Give the number of lines below that contain the word "COFRAC", and nothing else.

START SUPPLIED DATA

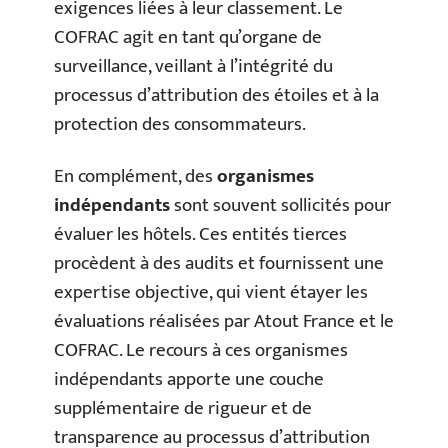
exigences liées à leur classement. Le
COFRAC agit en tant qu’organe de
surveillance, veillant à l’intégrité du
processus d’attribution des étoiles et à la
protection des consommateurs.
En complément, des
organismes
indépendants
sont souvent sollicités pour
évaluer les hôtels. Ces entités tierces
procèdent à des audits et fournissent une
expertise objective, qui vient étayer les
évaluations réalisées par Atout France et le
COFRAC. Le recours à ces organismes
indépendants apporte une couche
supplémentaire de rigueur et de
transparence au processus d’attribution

END SUPPLIED DATA
START SUPPLIED DATA

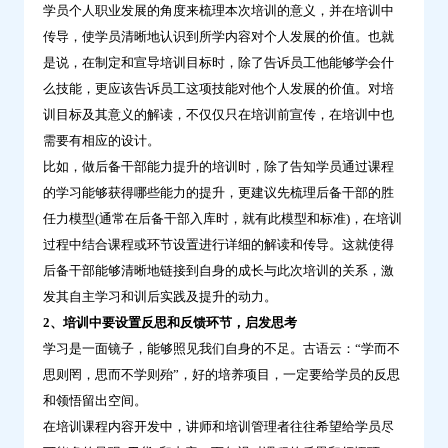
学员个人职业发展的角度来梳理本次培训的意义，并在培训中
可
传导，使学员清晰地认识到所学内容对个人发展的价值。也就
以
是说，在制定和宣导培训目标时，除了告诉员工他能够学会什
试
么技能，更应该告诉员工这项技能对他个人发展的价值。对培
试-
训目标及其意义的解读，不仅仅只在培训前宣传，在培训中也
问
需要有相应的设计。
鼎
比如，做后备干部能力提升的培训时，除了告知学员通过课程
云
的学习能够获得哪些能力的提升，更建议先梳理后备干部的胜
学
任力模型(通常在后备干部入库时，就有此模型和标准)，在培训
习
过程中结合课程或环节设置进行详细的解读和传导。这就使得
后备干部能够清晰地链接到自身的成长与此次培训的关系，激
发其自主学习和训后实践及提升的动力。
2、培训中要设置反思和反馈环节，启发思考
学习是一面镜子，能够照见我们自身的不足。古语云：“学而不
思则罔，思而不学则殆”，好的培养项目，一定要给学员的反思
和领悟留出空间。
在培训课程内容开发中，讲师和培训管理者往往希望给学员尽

END SUPPLIED DATA

## [SOLUTION FOR THIS EXERCISE]
2